Collected data

***

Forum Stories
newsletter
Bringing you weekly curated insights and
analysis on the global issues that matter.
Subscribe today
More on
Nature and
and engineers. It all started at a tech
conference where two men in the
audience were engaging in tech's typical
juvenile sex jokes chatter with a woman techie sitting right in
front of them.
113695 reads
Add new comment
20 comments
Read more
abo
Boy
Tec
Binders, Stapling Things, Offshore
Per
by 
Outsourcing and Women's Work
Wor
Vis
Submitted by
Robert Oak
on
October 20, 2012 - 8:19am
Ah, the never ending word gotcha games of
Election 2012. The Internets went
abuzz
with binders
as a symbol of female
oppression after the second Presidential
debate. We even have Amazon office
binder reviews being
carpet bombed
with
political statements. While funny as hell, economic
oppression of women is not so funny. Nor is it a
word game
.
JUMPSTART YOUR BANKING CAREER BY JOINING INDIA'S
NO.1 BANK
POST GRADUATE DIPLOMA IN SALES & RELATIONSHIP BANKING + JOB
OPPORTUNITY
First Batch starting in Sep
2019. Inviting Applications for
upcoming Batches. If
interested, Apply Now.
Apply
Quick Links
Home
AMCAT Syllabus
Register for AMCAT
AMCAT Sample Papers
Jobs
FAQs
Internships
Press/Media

***

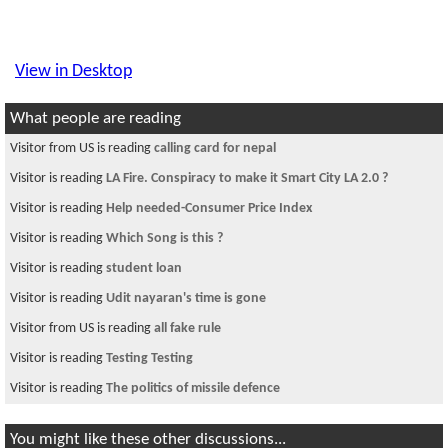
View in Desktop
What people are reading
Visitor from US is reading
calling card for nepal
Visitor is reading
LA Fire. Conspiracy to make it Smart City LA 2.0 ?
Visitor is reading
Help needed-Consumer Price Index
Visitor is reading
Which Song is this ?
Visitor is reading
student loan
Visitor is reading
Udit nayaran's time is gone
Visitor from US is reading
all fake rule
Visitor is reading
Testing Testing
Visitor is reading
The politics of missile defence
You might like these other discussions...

***

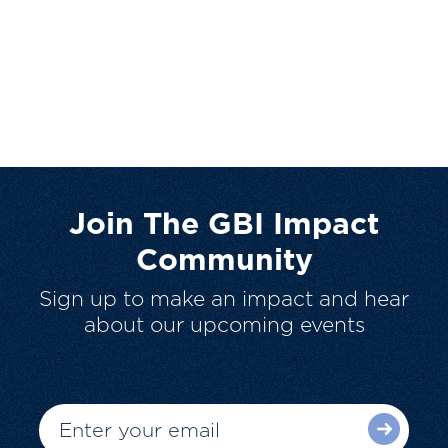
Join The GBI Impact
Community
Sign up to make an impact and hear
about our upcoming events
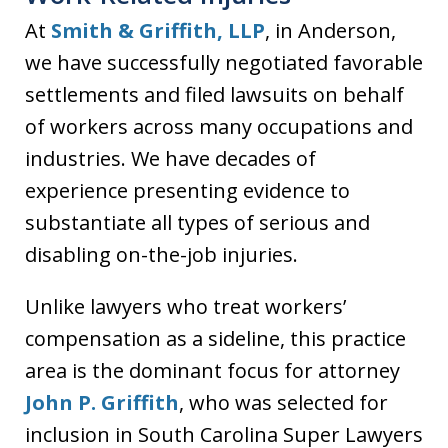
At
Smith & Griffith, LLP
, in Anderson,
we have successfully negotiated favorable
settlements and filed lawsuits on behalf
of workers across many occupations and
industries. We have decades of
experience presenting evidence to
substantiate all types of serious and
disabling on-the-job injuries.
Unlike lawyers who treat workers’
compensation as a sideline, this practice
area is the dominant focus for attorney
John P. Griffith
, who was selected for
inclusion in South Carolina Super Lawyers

***

### Exercise aim
Retype the entries above exactly, but only from the line containing "Forum Stories" through the line containing "Internships", both included.

### Worked solution
Forum Stories
newsletter
Bringing you weekly curated insights and
analysis on the global issues that matter.
Subscribe today
More on
Nature and
and engineers. It all started at a tech
conference where two men in the
audience were engaging in tech's typical
juvenile sex jokes chatter with a woman techie sitting right in
front of them.
113695 reads
Add new comment
20 comments
Read more
abo
Boy
Tec
Binders, Stapling Things, Offshore
Per
by 
Outsourcing and Women's Work
Wor
Vis
Submitted by
Robert Oak
on
October 20, 2012 - 8:19am
Ah, the never ending word gotcha games of
Election 2012. The Internets went
abuzz
with binders
as a symbol of female
oppression after the second Presidential
debate. We even have Amazon office
binder reviews being
carpet bombed
with
political statements. While funny as hell, economic
oppression of women is not so funny. Nor is it a
word game
.
JUMPSTART YOUR BANKING CAREER BY JOINING INDIA'S
NO.1 BANK
POST GRADUATE DIPLOMA IN SALES & RELATIONSHIP BANKING + JOB
OPPORTUNITY
First Batch starting in Sep
2019. Inviting Applications for
upcoming Batches. If
interested, Apply Now.
Apply
Quick Links
Home
AMCAT Syllabus
Register for AMCAT
AMCAT Sample Papers
Jobs
FAQs
Internships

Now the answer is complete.